Hradiště (Grodziszcz or Grodziszcze, Grodischt), also known as Hradiště pod Babí horou, is a village in Karviná District, Moravian-Silesian Region, Czech Republic. It was a separate municipality but became administratively a part of Těrlicko in 1975. It has a population of around 830 and a territory of 781,1 ha. It lies in the historical region of Cieszyn Silesia.

== History ==
The village was indirectly attested in a Latin document of Diocese of Wrocław called Liber fundationis episcopatus Vratislaviensis from around 1305 which mentioned Grodische villa Snessonis. However it was written in an atypical form and suggests that a village was older. There should be another village named similarly, and even older from Snesson's village. Because Grodische villa Snessonis was listed among villages located between Skoczów and Czechowice it is undoubtedly linked to nowadays Grodziec, whereas the other Grodische, not mentioned in Liber fundationis... is associated with Grodziszcz, in Czech Hradiště, now part of Těrlicko in the Czech Republic. As in the case of the other Grodische the name suggests that there existed a fortificated wooden gord. Thus it could have existed earlier in 13th century within Duchy of Opole and Racibórz and Castellany of Cieszyn, which was in 1290 in the process of feudal fragmentation of Poland transformed into the Duchy of Teschen, ruled by a local branch of Piast dynasty. In 1327 the duchy became a fee of Kingdom of Bohemia, which after 1526 became part of the Habsburg monarchy. Later it was mentioned as Hradysscze (1447, 1450), Hradisstie (1520), Hradisscze (1523), Grodisscze (1607) and similarly but losing the ending -e (e.g. Grodischtz, 1736, 1804).

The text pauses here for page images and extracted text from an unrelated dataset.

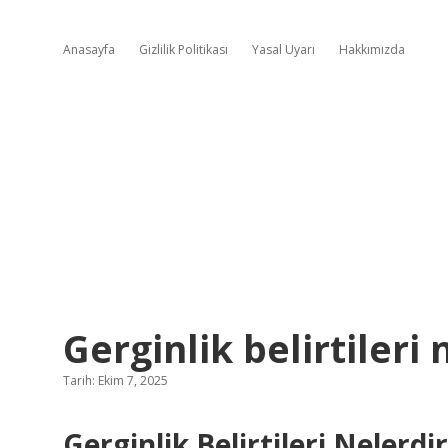
Anasayfa
Gizlilik Politikası
Yasal Uyarı
Hakkımızda
Gerginlik belirtileri 
Tarih: Ekim 7, 2025
Gerginlik Belirtileri Nelerd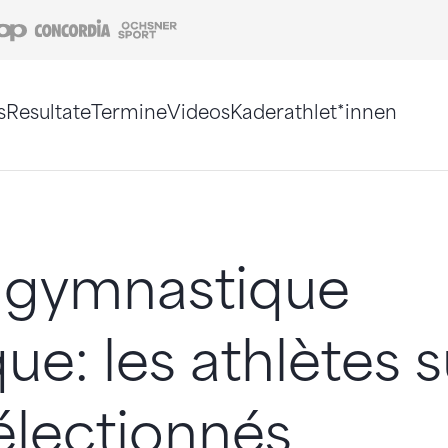
Coop
Concordia
Ochsner Sport
s
Resultate
Termine
Videos
Kaderathlet*innen
tigt. Alternativ können Sie die Sitemap ohne Jav
 gymnastique
que: les athlètes 
électionnés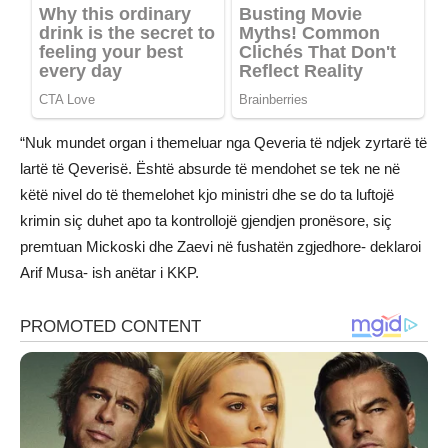
“Nuk mundet organ i themeluar nga Qeveria të ndjek zyrtarë të
lartë të Qeverisë. Është absurde të mendohet se tek ne në
këtë nivel do të themelohet kjo ministri dhe se do ta luftojë
krimin siç duhet apo ta kontrollojë gjendjen pronësore, siç
premtuan Mickoski dhe Zaevi në fushatën zgjedhore- deklaroi
Arif Musa- ish anëtar i KKP.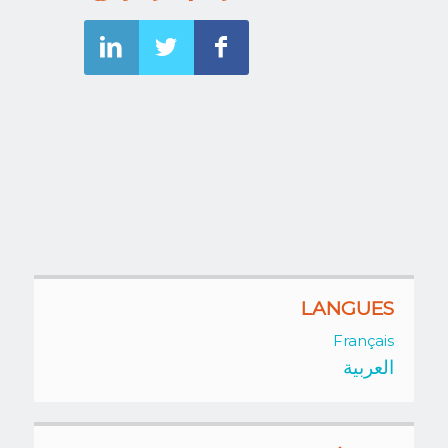
LANGUES
Français
العربية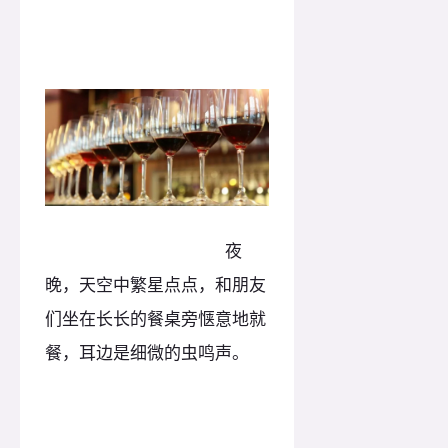
夜
晚，天空中繁星点点，和朋友
们坐在长长的餐桌旁惬意地就
餐，耳边是细微的虫鸣声。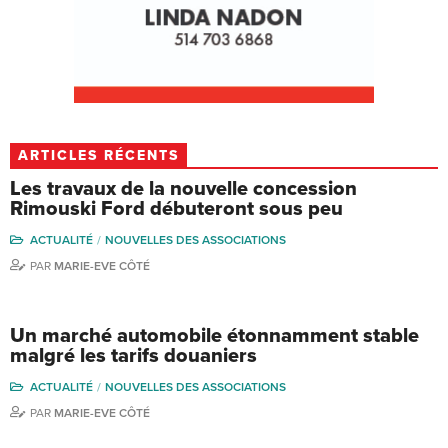
ARTICLES RÉCENTS
Les travaux de la nouvelle concession
Rimouski Ford débuteront sous peu
ACTUALITÉ
NOUVELLES DES ASSOCIATIONS
PAR
MARIE-EVE CÔTÉ
Un marché automobile étonnamment stable
malgré les tarifs douaniers
ACTUALITÉ
NOUVELLES DES ASSOCIATIONS
PAR
MARIE-EVE CÔTÉ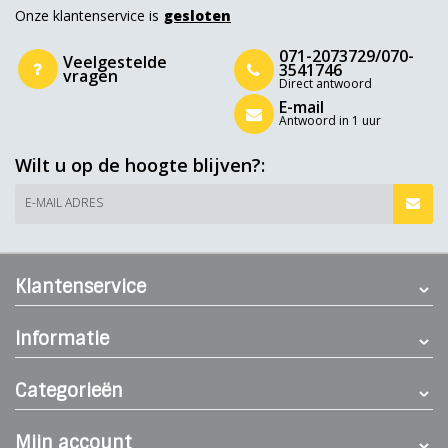
Onze klantenservice is
gesloten
071-2073729/070-
Veelgestelde
3541746
vragen
Direct antwoord
E-mail
Antwoord in 1 uur
Wilt u op de hoogte blijven?:
E-MAIL ADRES
Klantenservice
Informatie
Categorieën
Mijn account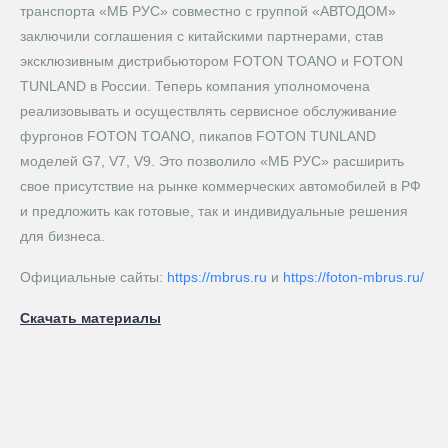
транспорта «МБ РУС» совместно с группой «АВТОДОМ»
заключили соглашения с китайскими партнерами, став
эксклюзивным дистрибьютором FOTON TOANO и FOTON
TUNLAND в России. Теперь компания уполномочена
реализовывать и осуществлять сервисное обслуживание
фургонов FOTON TOANO, пикапов FOTON TUNLAND
моделей G7, V7, V9. Это позволило «МБ РУС» расширить
свое присутствие на рынке коммерческих автомобилей в РФ
и предложить как готовые, так и индивидуальные решения
для бизнеса.
Официальные сайты:
https://mbrus.ru
и
https://foton-mbrus.ru/
Скачать материалы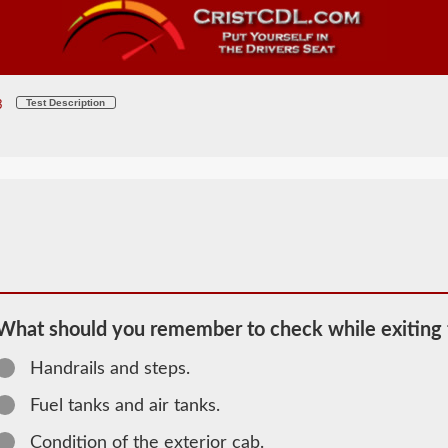
Test Description
3
What should you remember to check while exiting 
Handrails and steps.
Fuel tanks and air tanks.
2026 OR
Condition of the exterior cab.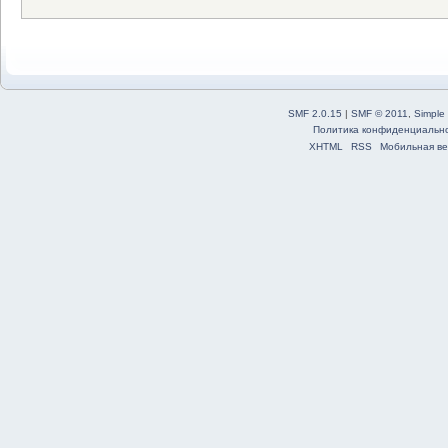
SMF 2.0.15
|
SMF © 2011
,
Simple
Политика конфиденциальн
XHTML
RSS
Мобильная ве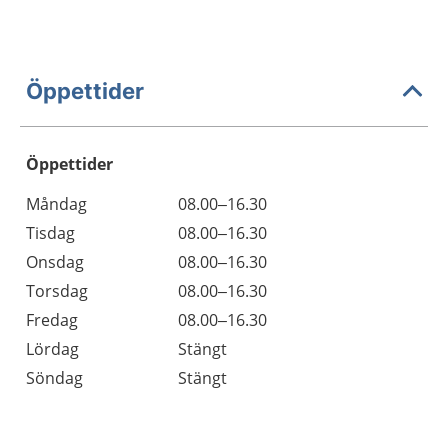
Öppettider
Öppettider
Öppettider
Kommentarer
Måndag
08.00–16.30
Dag
Tisdag
08.00–16.30
Onsdag
08.00–16.30
Torsdag
08.00–16.30
Fredag
08.00–16.30
Lördag
Stängt
Söndag
Stängt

After Revolutions of 1848 in the Austrian Empire a modern municipal division was introduced in the re-established Austrian Silesia. The village as a municipality was subscribed to the political and legal district of Cieszyn. According to the censuses conducted in 1880, 1890, 1900 and 1910 the population of the municipality dropped from 843 in 1880 to 785 in 1910 with a majority being native Polish-speakers (between 97.2% and 99.9%) accompanied by a German-speaking people (at most 13 or 1.7% in 1910) and Czech-speaking (at most 8 or 1.1% in 1910). In terms of religion in 1910 the majority were Protestants (50.7%), followed by Roman Catholics (47.1%), Jews (8 or 1%) and 9 people adhering to another faiths.

After World War I, fall of Austria-Hungary, Polish–Czechoslovak War and the division of Cieszyn Silesia in 1920, it became a part of Czechoslovakia. Following the Munich Agreement, in October 1938 together with the Zaolzie region it was annexed by Poland, administratively adjoined to Cieszyn County of Silesian Voivodeship. It was then annexed by Nazi Germany at the beginning of World War II. After the war it was restored to Czechoslovakia.